Hi, everyone!
It’s been a weird couple of weeks here at Manager, Ph.D. Global Headquarters. Our entire team is moving institutions, following our boss, and so there’s been a flurry of paperwork, both helping coordinating offers and then arranging for the resignations once those were out.
Coordinating a mass resignation wasn’t quite as fun as it sounds. And it’s funny to see how invested we are in our teams; I actually had to suppress a momentary gasp of dismay when I received the first email with Subject: “Resignation Letter”, even though I (a) asked for the resignation letters and (b) provided the template, both less than an hour before.
The work won’t change at all, but we’re moving to a much larger institution, with more peer technical teams to interact with. So I’m looking forward to “being at” our new workplace, even virtually. Now there’s just the barrage of new hire paperwork and elearning orientation modules to go through. (And if you’re curious - even our boss, who’s moving into a C-level position, had to diligently work his way through those. HR processes will simply not be sidestepped.)
In even weirder news, this week I implemented a (completely trivial) front end to a web service for a demo. In React. It was… actually kind of fun? It continues to amaze me how much more advanced the tooling is to quickly get a web services project off the ground then a more traditional research application like a simulation code or data analysis project. Part of this is due to the web development problem being more constrained, but I think a larger part is just the numbers of it — there’s way more people developing web services than those kinds of research software products.
Anyway, on to full-stack research computing team management!
Managing Teams
The Role Canvas - Four Questions to help you re-think how you hire — Kate Leto
You can’t hire well without a clear idea of what you’re looking for. In research computing we too often copy and paste job descriptions from HR or lists of qualifications from what other groups are doing without really sitting down and figuring out what a really good hire would look like. Once that’s done you can start pitching your add and your interview questions to find that person.
I like this article. The role canvas reminds me a lot of the “Manger-Tools Quick and Dirty Job Description”, based on 5 questions:
The reason the company created this job was …
The most important ways a person doing this job should spend their time are ….
The 2-3 most important duties of this job are …
What this job takes to be successful is ….
The simplest, easiest way to see if this job is being done well is ….

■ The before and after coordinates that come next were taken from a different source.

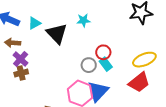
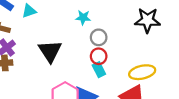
black triangle: (57, 34) -> (50, 51), moved
gray circle: (89, 65) -> (99, 37), moved

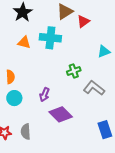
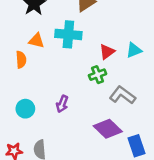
red triangle: (83, 21) -> (107, 52), moved
orange semicircle: (10, 77) -> (21, 60), moved
purple diamond: (61, 114) -> (108, 129), moved

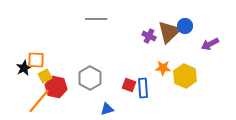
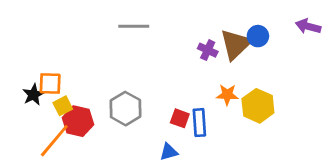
purple arrow: (210, 44) -> (308, 26), moved, turned 42
blue triangle: (107, 109) -> (169, 152), moved

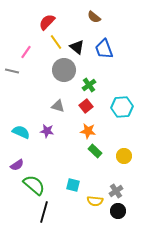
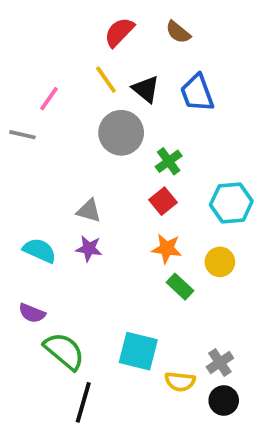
red semicircle: (47, 22) -> (119, 32), moved
gray triangle: (58, 106) -> (89, 211), moved
yellow circle: (124, 156) -> (220, 262), moved
purple semicircle: (17, 165) -> (32, 313), turned 56
cyan square: (73, 185) -> (138, 351), size x1.5

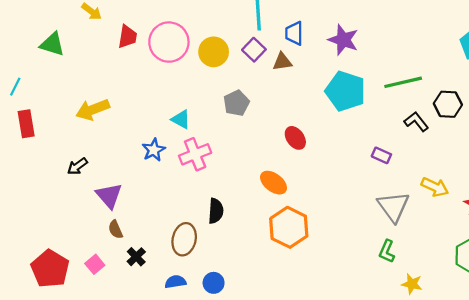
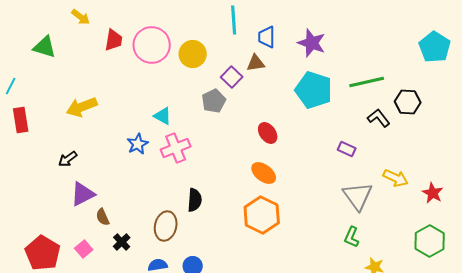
purple square: (254, 50) -> (232, 77), moved
orange ellipse: (274, 183) -> (264, 173), moved
purple triangle: (109, 196) -> (83, 194), moved, turned 44

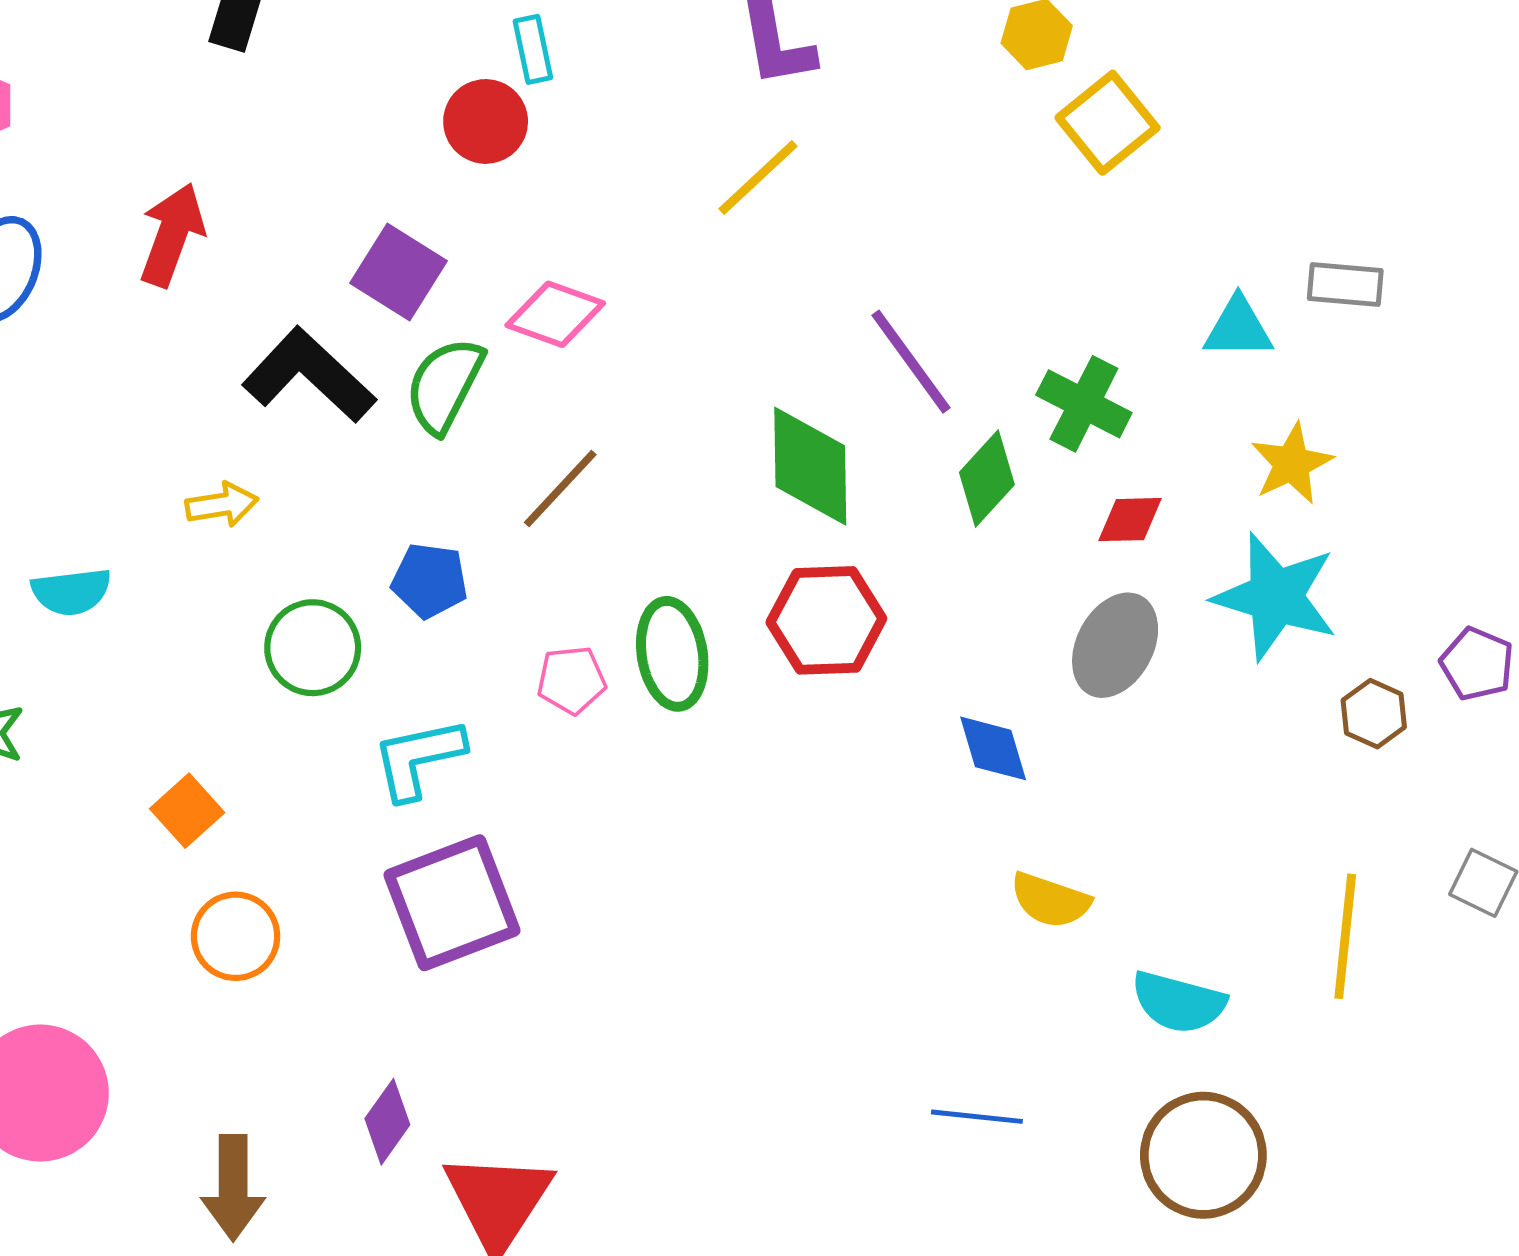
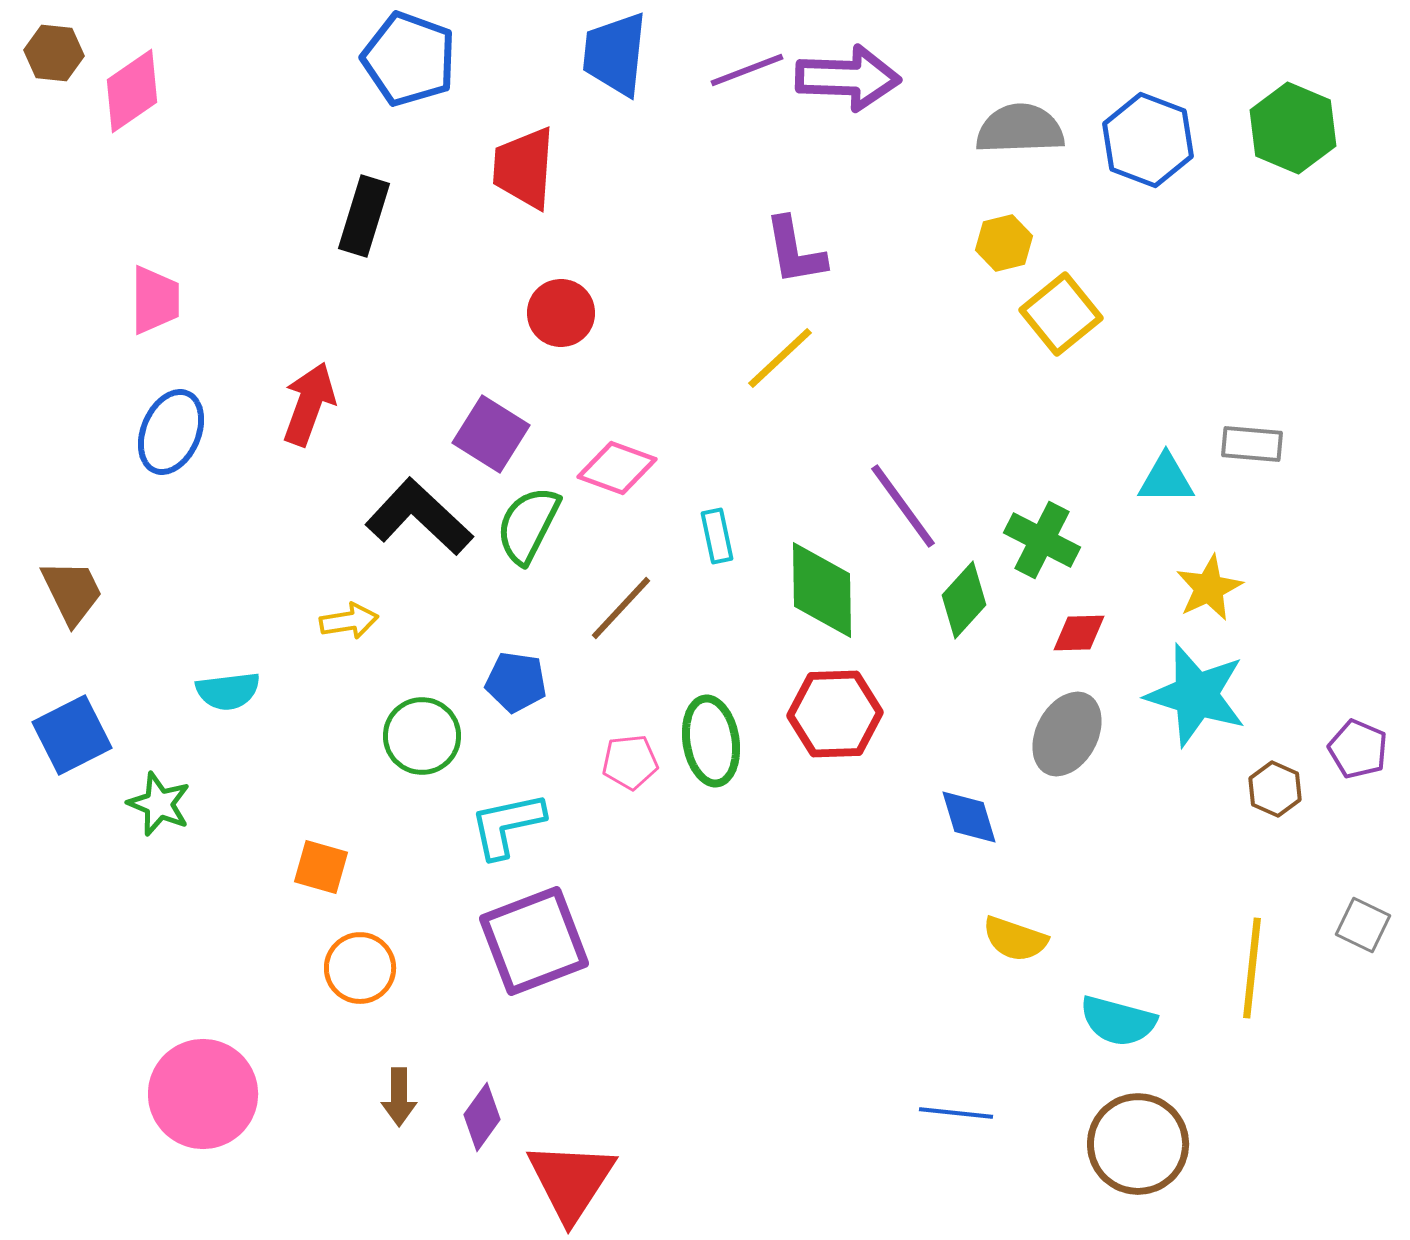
cyan rectangle: (533, 49) -> (717, 536), moved
orange square: (187, 811) -> (321, 867), turned -32
brown arrow: (233, 1188) -> (399, 1097), moved, size x0.7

Sitting down, ideally with the team members a new person would be working with, and really hashing out the answers to either sets of questions is a great way to figure out how to spot someone who would be great at your job. And having those questions clear in your mind when interviewing significantly helps cut through the biases we have. An extra year of C++ experience or 3 extra papers in [domain expertise] probably aren’t the qualifications that you actually need.
How can you become an Anti-Racist in tech and support Black technologists - Anjuan Simmons
A twitter thread of four things ICs can do to support Black workers in tech. For us managers, he has a really strong talk (45 min video), Lending Privilege.
Managing Your Own Career
Email Etiquette: How to Ask People for Things and Actually Get a Response - Jocelyn Glei
As you move up in research computing (or anywhere really) you start communicating more, especially upwards, with people whose attention is torn between more and more things. That means for your emails to work you have to make them increasingly self-contained but also concise. There’s 9 points here but four of them are key tools in my kit:
Lead with the ask - You’re sending this email to achieve some purpose: either to get a go-ahead for something, inform someone, ask for a decision, etc. Lead with that.
Write your subject lines like headlines - They should have a pretty good idea of the purpose of the email and what is asked of them by reading the scanning
Give them a deadline - This, plus a default, is a secret weapon of mine. “Let me know by Tuesday, and if I haven’t heard otherwise I’ll assume it’s ok to submit the abstract”. It might take you some getting used to doing this, but honestly, give it a try. For high stakes/high time sensitivity things you wouldn’t be using email anyway. Give them a deadline and a default action you’ll take!
Preview all messages on your phone - Another secret weapon. There’s a 33% chance your boss is reading this email on a phone in a meeting. You want it to be clear in that context.
Product Management and Working with Research CommunitiesRandom
Tsunami is a general purpose network security scanner with an extensible plugin system for detecting high severity vulnerabilities with high confidence. From Google.
A summary of the features and design space chosen by 60(!!) computational notebooks (think Jupyter) out there. Includes many I had never heard of.
Woah. Gilbert Strang has a new textbook introducing linear algebra, this time with machine-learning type application as vs PDEs. A sign of the times, of course, but Gilbert Strang has the clearest explanations (to my ears) of linear algebra I’ve ever seen anywhere. Kind of tempted to buy it for reading in my copious spare time.
ProxyJump, for coordinating multi-step ssh proxy chains, is apparently a feature in openssh? This would have been very handy to know about two jobs ago.
Learning to love systemd - the author makes a serious and worthwhile argument here coming from a SystemV init script background, but they are of course horribly, wretchedly, wrong. As is well known, no one of good conscience learn to love systemd.